A squirrel is a type of rodent with over two hundred species grouped in the family Sciuridae. These animals look cute and innocent, but can turn out to be a nuisance if you have a well-maintained garden. This is because of their eating habits.
Let's take a look at what do squirrels eat, their feeding habits and adaptations.
Except for a few species, all of these rodents are vegetarians. They feed on various parts of plants and prefer sources which are rich in carbohydrates and proteins. Their long list of food sources mostly includes nuts, acorns, seeds, different fruits and vegetables. Among fruits, they love apples, oranges, grapes, apricots, avocados, bananas and even tomatoes. On the other hand, their vegetable preferences are carrots, broccoli and their favorite corn on the cob.

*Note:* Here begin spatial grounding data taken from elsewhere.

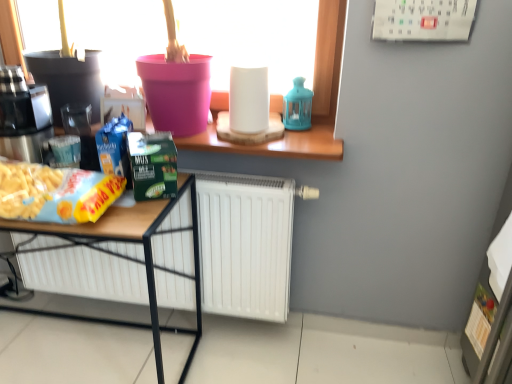 Question: Is yellow matte snack packet at lower left to the left or to the right of brushed metal coffee machine at left in the image?

Choices:
 (A) right
 (B) left

Answer: (A)

Question: Is yellow matte snack packet at lower left taller or shorter than brushed metal coffee machine at left?

Choices:
 (A) short
 (B) tall

Answer: (A)

Question: Estimate the real-world distances between objects in this image. Which object is closer to the wooden desk at lower left?

Choices:
 (A) brushed metal coffee machine at left
 (B) pink plastic bucket at upper center
 (C) yellow matte snack packet at lower left

Answer: (C)

Question: Which of these objects is positioned closest to the yellow matte snack packet at lower left?

Choices:
 (A) pink plastic bucket at upper center
 (B) brushed metal coffee machine at left
 (C) wooden desk at lower left

Answer: (C)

Apart from these preferred food items, there are others as well. In fact, a squirrel would feed on just anything in order to obtain energy. This habit makes it an opportunistic feeder. It relishes acorns, roots, mushrooms, tree bark, plant stems, leaves, cereal plants, pine cones, twigs, black walnuts, peanuts and the list goes on. An unusual choice of food also includes fungi and lichens.

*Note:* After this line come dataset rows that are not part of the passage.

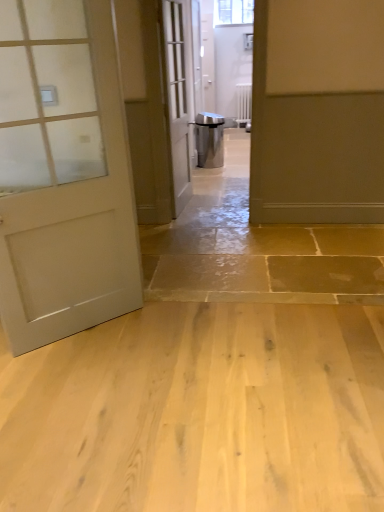 Question: Is matte white door at left, the third door viewed from the back, thinner than light brown wood flooring at center?

Choices:
 (A) yes
 (B) no

Answer: (A)

Question: Is matte white door at left, which is the 1th door from left to right, completely or partially outside of light brown wood flooring at center?

Choices:
 (A) yes
 (B) no

Answer: (A)

Question: Are matte white door at left, which is the 1th door from left to right, and light brown wood flooring at center located far from each other?

Choices:
 (A) no
 (B) yes

Answer: (A)

Question: Is matte white door at left, the first door viewed from the front, beside light brown wood flooring at center?

Choices:
 (A) no
 (B) yes

Answer: (A)

Question: Can you confirm if matte white door at left, which is the 1th door from left to right, is positioned to the left of light brown wood flooring at center?

Choices:
 (A) no
 (B) yes

Answer: (B)

Question: Is matte white door at left, the third door viewed from the back, in front of light brown wood flooring at center?

Choices:
 (A) yes
 (B) no

Answer: (B)

Question: Considering the relative sizes of white painted metal radiator at center and matte gray door at right, which is the first door from back to front, in the image provided, is white painted metal radiator at center shorter than matte gray door at right, which is the first door from back to front,?

Choices:
 (A) yes
 (B) no

Answer: (A)

Question: Is matte gray door at right, which is the first door from back to front, located within white painted metal radiator at center?

Choices:
 (A) yes
 (B) no

Answer: (B)

Question: Does white painted metal radiator at center come in front of matte gray door at right, which is the first door from back to front?

Choices:
 (A) no
 (B) yes

Answer: (A)

Question: Is white painted metal radiator at center to the left of matte gray door at right, arranged as the 1th door when viewed from the right, from the viewer's perspective?

Choices:
 (A) no
 (B) yes

Answer: (B)

Question: Does white painted metal radiator at center have a lesser width compared to matte gray door at right, which is the first door from back to front?

Choices:
 (A) no
 (B) yes

Answer: (B)

Question: Does white painted metal radiator at center have a larger size compared to matte gray door at right, the third door when ordered from front to back?

Choices:
 (A) yes
 (B) no

Answer: (B)

Question: From the image's perspective, is matte white door at left, the first door viewed from the front, on top of white glass door at center, arranged as the 2th door when viewed from the right?

Choices:
 (A) yes
 (B) no

Answer: (B)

One of their favorite delights is bulbs of flowers. They dig up the ground to find this delicacy and feast on it often. This is one of the reasons why they turn up as a nuisance in gardens. Your freshly planted flower bulbs will be ruined. Plus, plant shoots, leaves and roots will also be damaged as they nibble on them.
Some squirrel species are omnivores and, therefore, enjoy both vegetarian as well as non-vegetarian diet. The most common of these meat eaters include Flying Squirrel, Thirteen Lined Squirrel and the Antelope Squirrel. Their favorite food ranges from smaller insects to larger organisms like snakes, chicks and mice. A flying squirrel would also grasp small birds for a nice meal. It has also been known to pick up bird eggs from nests.
Apart from these predatory rodents, some squirrel species may also switch from their vegetarian diet to meat in desperate situations. For instance, when there is shortage of vegetarian food, they may start feeding on insects and worms in order to survive.
Adaptations for Feeding
Have you ever wondered how these small rodents are capable of breaking open hard shells of nuts so easily? They also chew hard nuts, twigs, tree bark and other hard parts of plants with no apparent difficulty. This is due to their natural adaptations which include their long and durable canines as well as their sharp claws. Their characteristic long canines keep growing no matter what the age of the rodent is. These teeth help in shelling nuts easily and in cutting and chewing hard plant matter. On the other hand, their sharp claws come in handy for digging flower buds and roots out.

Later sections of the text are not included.